Our study had some limitations. The nature of the design does not enable us to determine the temporal relationship between poor animal health (disease-induced mortalities) and farmer wellbeing. Furthermore, in our attempt to measure reliably the impact of diseases on farmers’ herds, we relied on only disease-induced herd mortalities. Thus, the impact of diseases resulting in only morbidity without the death of the infected animals was not accounted for in our measurements. We argue however that, the observed impact on farmers’ wellbeing is likely to be larger, if disease-induced morbidities should be considered. Future studies implementing interventions to reduce disease incidence using randomized controlled trials could evaluate the extent of this relationship more definitively, as well as assess the pathways of the impact. Our study focused on ruminant livestock farmers, however, based on our engagements with the farmers in our study who also own other species such as poultry and pigs, we understand that they experience similar challenges with diseases among these other species. Thus, future studies could further explore this missing perspective in our study. Additionally, despite efforts to obtain a representative sample of the different agro-ecological zones in Ghana, our study did not account for the two other minority agro-ecological zones namely the Evergreen and Coastal Savannah zones. Even though these zones are not typical areas for livestock production in Ghana, their inclusion would have improved the representativeness of our findings with diversification and the crop production as adaptations options. In spite of this missing perspective, we do not expect the parameters evaluated to be markedly different in these agro-ecological zones. Our study thus, has provided valuable information on the relationship between poor animal health and the wellbeing of livestock dependent populations, making a strong case for improvements in performance of veterinary services, for better animal health.

Conclusion

Our study has shown that diseases are the main cause of animal mortalities for ruminant livestock farmers in Ghana.

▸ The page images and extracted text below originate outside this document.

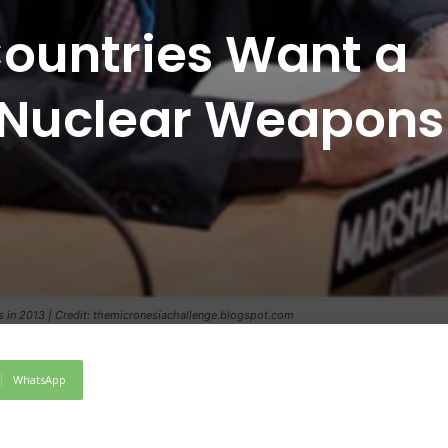
Countries Want a
 Nuclear Weapons
lks in 2013 | Credit: themicronesiachallenge.blogspot.com
WhatsApp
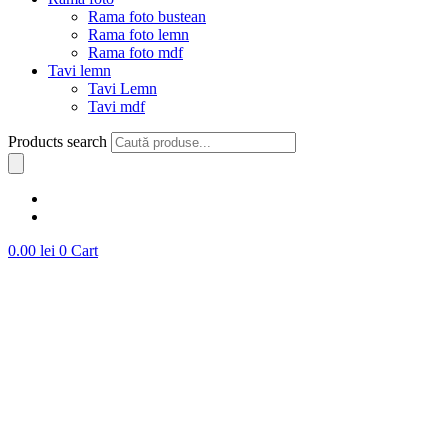
Rama foto bustean
Rama foto lemn
Rama foto mdf
Tavi lemn
Tavi Lemn
Tavi mdf
Products search
0.00
lei
0
Cart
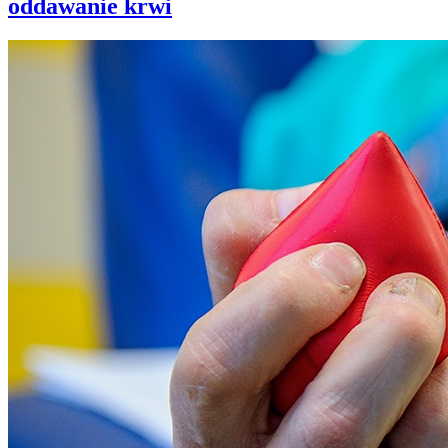
oddawanie krwi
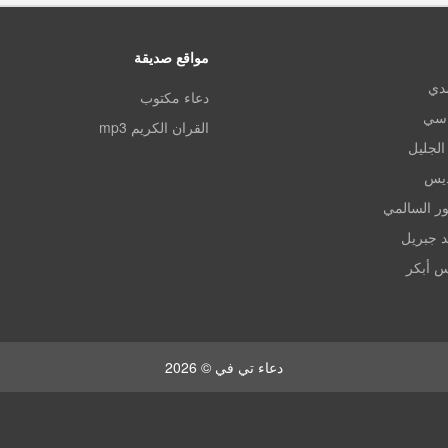
مواقع صديقة
مدي
دعاء مكتوب
اسي
القران الكريم mp3
الجليل
ديس
ر السالمي
د جبريل
س أبكر
دعاء تي في © 2026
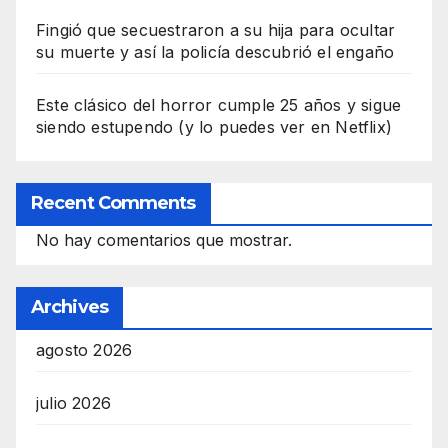
Fingió que secuestraron a su hija para ocultar
su muerte y así la policía descubrió el engaño
Este clásico del horror cumple 25 años y sigue
siendo estupendo (y lo puedes ver en Netflix)
Recent Comments
No hay comentarios que mostrar.
Archives
agosto 2026
julio 2026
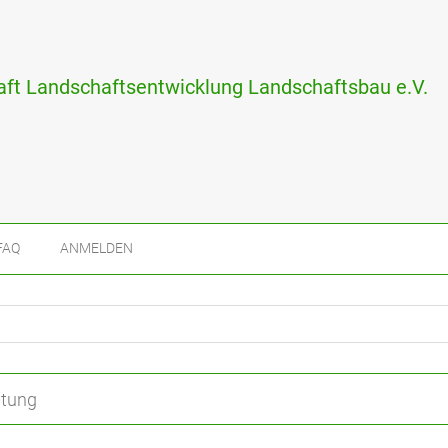
ft Landschaftsentwicklung Landschaftsbau e.V.
FAQ
ANMELDEN
htung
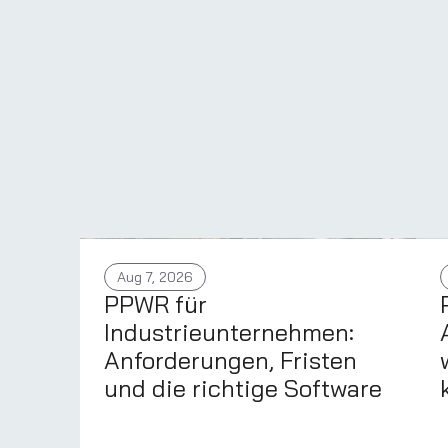
Aug 7, 2026
PPWR für
Industrieunternehmen:
Anforderungen, Fristen
und die richtige Software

The poor health of the livestock herds has a significant influence on the wellbeing of the livestock farmers. Given that, the main diseases accounting for these mortalities have effective vaccines for their control, and vaccination utilization is low among the farmers, our findings suggest that improvements in veterinary policies and service delivery, which address disease risks in livestock, would contribute to better wellbeing of livestock dependent populations. This study exemplifies the benefits of integrated human and animal health studies through a One Health approach, which cannot be achieved if human and animal health are studied in separation.